Start with the problem set by Two Dogmas of Empiricism: If there are concepts then there must be a difference between people who share the same concepts but disagree about the empirical facts and people who agree about the empirical facts but have different concepts. How do we tell them apart?

Tristan Haze

Regarding this problem: first, and in general, I don't think it's generally true that a distinction is only defensible when one can give a method for applying it in all cases. So the lack of a general and informative answer to your final question ('How do we tell them apart?') needn't be perceived as a worry.

There will be difficult cases, and perhaps cases where the distinction between conceptual and non-conceptual "disagreement" is not helpful. But there will also be cases where it helps a good deal, for example where people who thought they had a factual disagreement come to agree that they are simply using different concepts.

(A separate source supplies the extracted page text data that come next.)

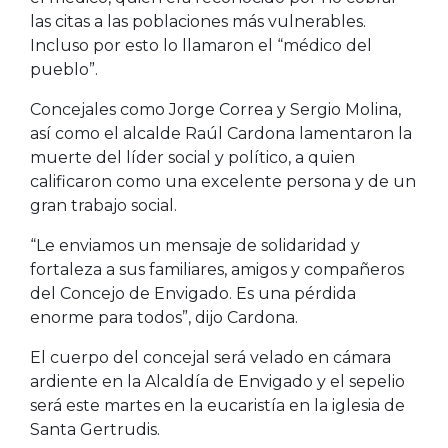
las citas a las poblaciones más vulnerables.
Incluso por esto lo llamaron el “médico del
pueblo”.
Concejales como Jorge Correa y Sergio Molina,
así como el alcalde Raúl Cardona lamentaron la
muerte del líder social y político, a quien
calificaron como una excelente persona y de un
gran trabajo social.
“Le enviamos un mensaje de solidaridad y
fortaleza a sus familiares, amigos y compañeros
del Concejo de Envigado. Es una pérdida
enorme para todos”, dijo Cardona.
El cuerpo del concejal será velado en cámara
ardiente en la Alcaldía de Envigado y el sepelio
será este martes en la eucaristía en la iglesia de
Santa Gertrudis.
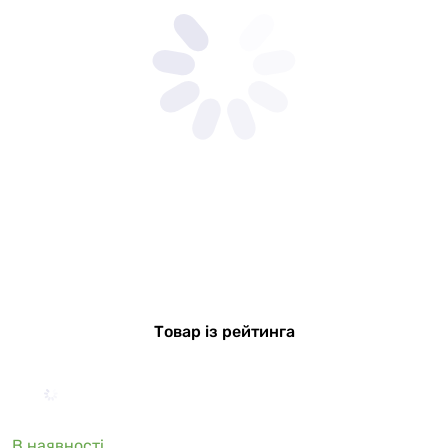
Товар із рейтинга
В наявності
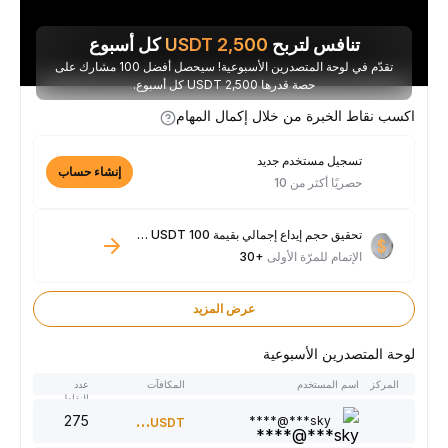
تنافس لتربح
2,500
USDT
كل أسبوع
تقدّم في لوحة المتصدرين الأسبوعية! سيحصل أفضل 100 مشارك على
حصة قدرها 2,500 USDT كل أسبوع.
اكسب نقاط الخبرة من خلال إكمال المهام
تسجيل مستخدم جديد
إنشاء حساب
حصريًا أكثر من 10
تحقيق حجم إيداع إجمالي بقيمة 100 USDT فأكثر
الإتمام للمرّة الأولى
+30
عرض المزيد
لوحة المتصدرين الأسبوعية
المركز
اسم المستخدم
المكافآت
عدد
النقاط
275
300
sky***@****
USDT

But there's another issue here: the distinctions between apriori/empirical and necessary/contingent are being run together, and the analytic/synthetic distinction's in the mix somewhere too.

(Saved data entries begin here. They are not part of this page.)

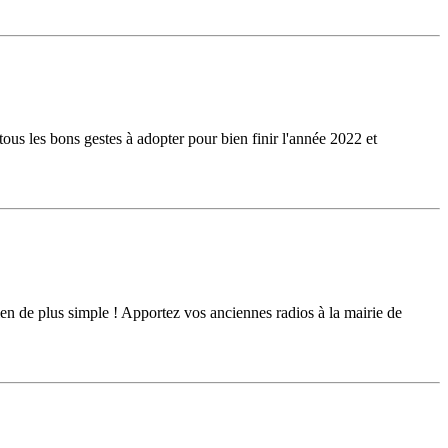
us les bons gestes à adopter pour bien finir l'année 2022 et
en de plus simple ! Apportez vos anciennes radios à la mairie de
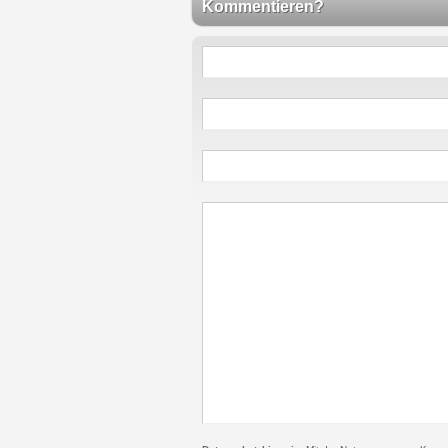
Kommentieren?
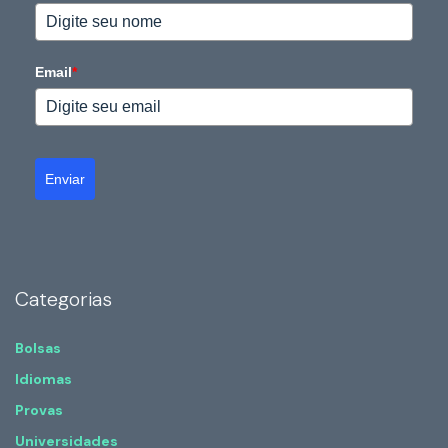
Email
*
Enviar
Categorias
Bolsas
Idiomas
Provas
Universidades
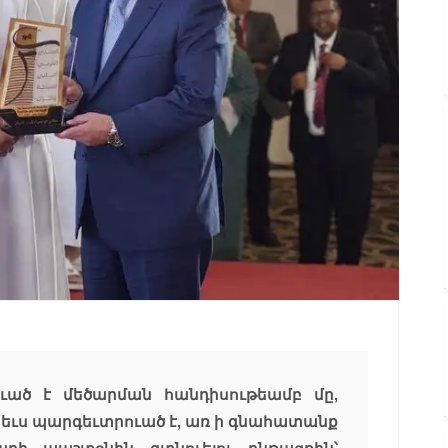
ած է մեծարման հանդիսութեամբ մը,
եւս պարգեւտրուած է, առ ի գնահատանք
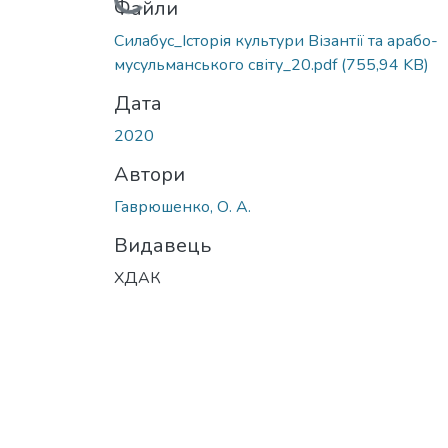
Вантажиться...
Файли
Силабус_Історія культури Візантії та арабо-
мусульманського світу_20.pdf
(755,94 KB)
Дата
2020
Автори
Гаврюшенко, О. А.
Видавець
ХДАК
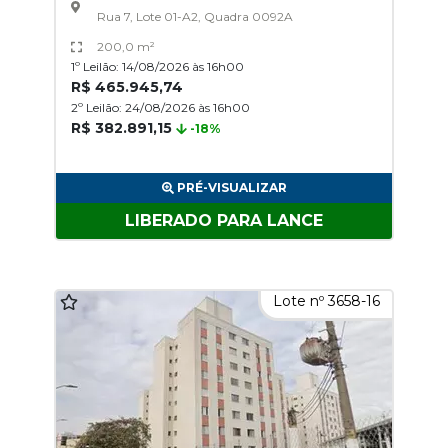
Rua 7, Lote 01-A2, Quadra 0092A
200,0 m²
1º Leilão: 14/08/2026 às 16h00
R$ 465.945,74
2º Leilão: 24/08/2026 às 16h00
R$ 382.891,15
-18%
PRÉ-VISUALIZAR
LIBERADO PARA LANCE
Lote nº 3658-16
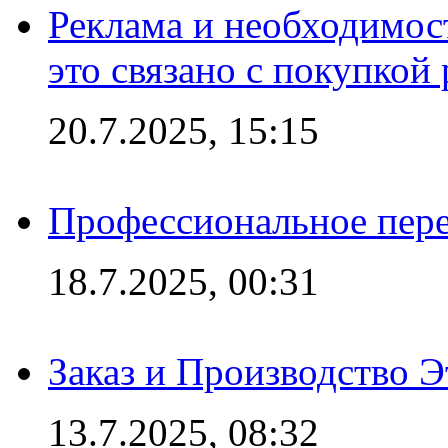
Реклама и необходимос
это связано с покупкой
20.7.2025, 15:15
Профессиональное пере
18.7.2025, 00:31
Заказ и Производство Э
13.7.2025, 08:32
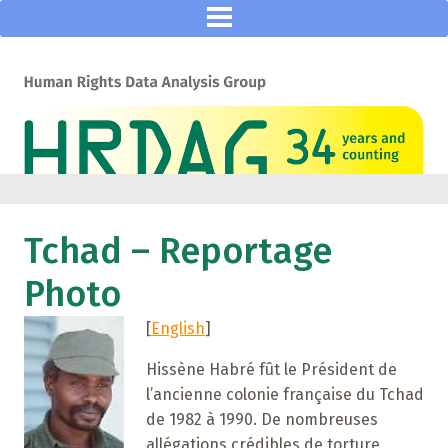
Tchad – Reportage
Photo
[
English
]
Hissène Habré fût le Président de
l’ancienne colonie française du Tchad
de 1982 à 1990. De nombreuses
allégations crédibles de torture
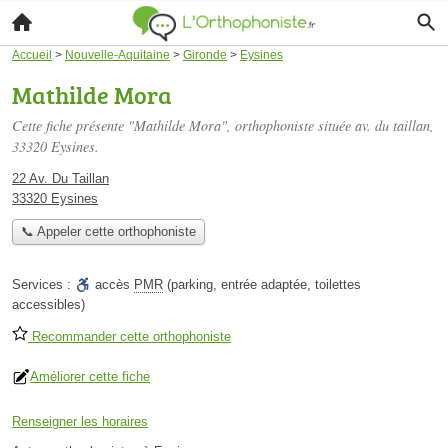
Accueil
>
Nouvelle-Aquitaine
>
Gironde
>
Eysines
Mathilde Mora
Cette fiche présente "Mathilde Mora", orthophoniste située
av. du taillan
,
33320 Eysines.
22 Av. Du Taillan
33320 Eysines
📞 Appeler cette orthophoniste
Services :
accès
PMR
(parking, entrée adaptée, toilettes
accessibles)
Recommander cette orthophoniste
Améliorer cette fiche
Renseigner les horaires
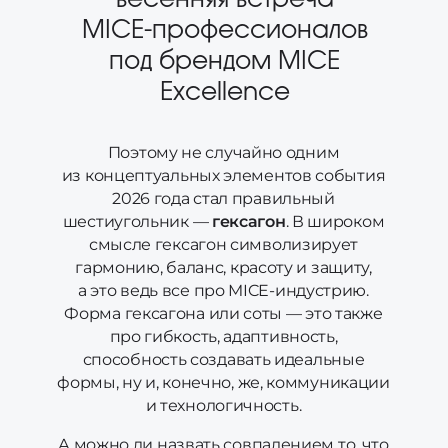
весенняя встреча
MICE-профессионалов
под брендом MICE
Excellence
Поэтому не случайно одним
из концептуальных элементов события
2026 года стал правильный
шестиугольник —
гексагон
. В широком
смысле гексагон символизирует
гармонию, баланс, красоту и защиту,
а это ведь все про MICE-индустрию.
Форма гексагона или соты — это также
про гибкость, адаптивность,
способность создавать идеальные
формы, ну и, конечно, же, коммуникации
и технологичность.
А можно ли назвать совпадением то, что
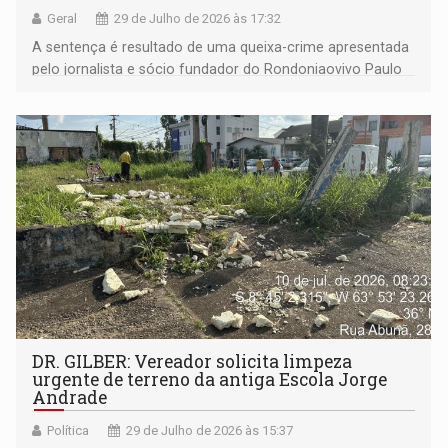
Geral
29 de Julho de 2026 às 17:32
A sentença é resultado de uma queixa-crime apresentada
pelo jornalista e sócio fundador do Rondoniaovivo Paulo
Andreoli
DR. GILBER: Vereador solicita limpeza
urgente de terreno da antiga Escola Jorge
Andrade
Política
29 de Julho de 2026 às 15:37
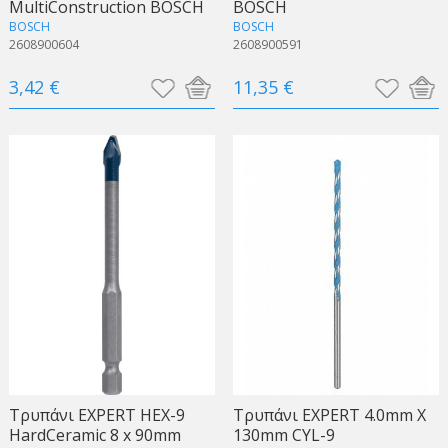
MultiConstruction BOSCH
BOSCH
BOSCH
BOSCH
2608900604
2608900591
3,42 €
11,35 €
Τρυπάνι EXPERT HEX-9
Τρυπάνι EXPERT 4.0mm X
HardCeramic 8 x 90mm
130mm CYL-9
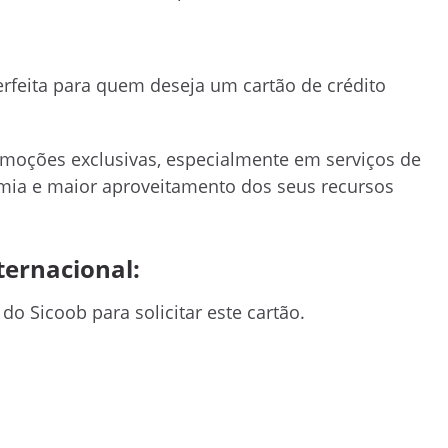
erfeita para quem deseja um cartão de crédito
romoções exclusivas, especialmente em serviços de
omia e maior aproveitamento dos seus recursos
ternacional:
o Sicoob para solicitar este cartão.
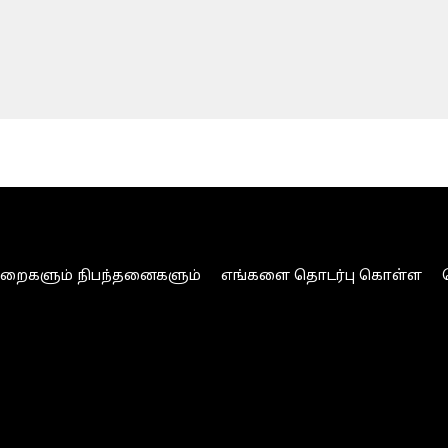
ுறைகளும் நிபந்தனைகளும்
எங்களை தொடர்பு கொள்ள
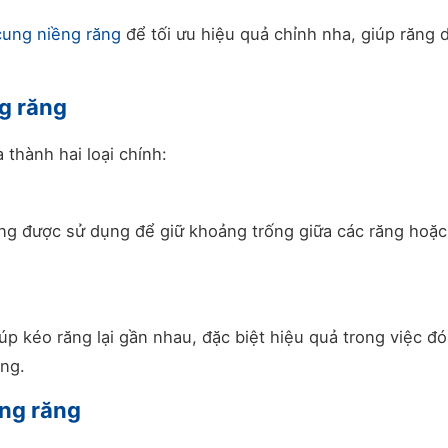
cung niềng răng
để tối ưu hiệu quả chỉnh nha, giúp răng d
ng răng
 thành hai loại chính:
ng được sử dụng để giữ khoảng trống giữa các răng hoặc
iúp kéo răng lại gần nhau, đặc biệt hiệu quả trong việc đ
ăng.
ng răng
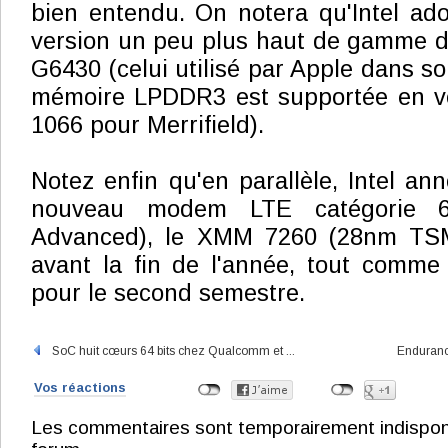
bien entendu. On notera qu'Intel ad
version un peu plus haut de gamme 
G6430 (celui utilisé par Apple dans s
mémoire LPDDR3 est supportée en ve
1066 pour Merrifield).
Notez enfin qu'en parallèle, Intel a
nouveau modem LTE catégorie 6
Advanced), le XMM 7260 (28nm TSM
avant la fin de l'année, tout comme
pour le second semestre.
SoC huit cœurs 64 bits chez Qualcomm et ...
Enduranc
Vos réactions
Les commentaires sont temporairement indisponibl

This is intolerable if, like me, you agree with Kripke that there are aposteriori (empirical) necessities, and furthermore think that these are conceptual truths in a certain sense. On such a view, one can disagree about 'empirical facts' by having different (or differently arranged) concepts. (This hangs together with semantic externalism: which conceptual arrangement is best depends on the identity and nature of the objects of the concepts, and this is not determined by the concepts themselves.)

I mention this in case it looked like I was committed to a view which sorts claims (propositions) and disagreements into non-overlapping categories 'conceptual'/'grammatical' and 'empirical'. What has made the philosophy of modality so difficult, in my view, is that we've got to get over this old-fashioned and over-simple way of looking at things, but without losing our grips entirely. We still need to talk about concepts, and make distinctions like conceptual/non-conceptual, apriori/empirical.

I guess I see Quine as responding to difficulties by rubbing out all of these distinctions as though they are essentially just one bad idea, in contrast to Kripke, who tackles the difficulties by separating out different distinctions in the area. And I'm much more sympathetic with this latter approach.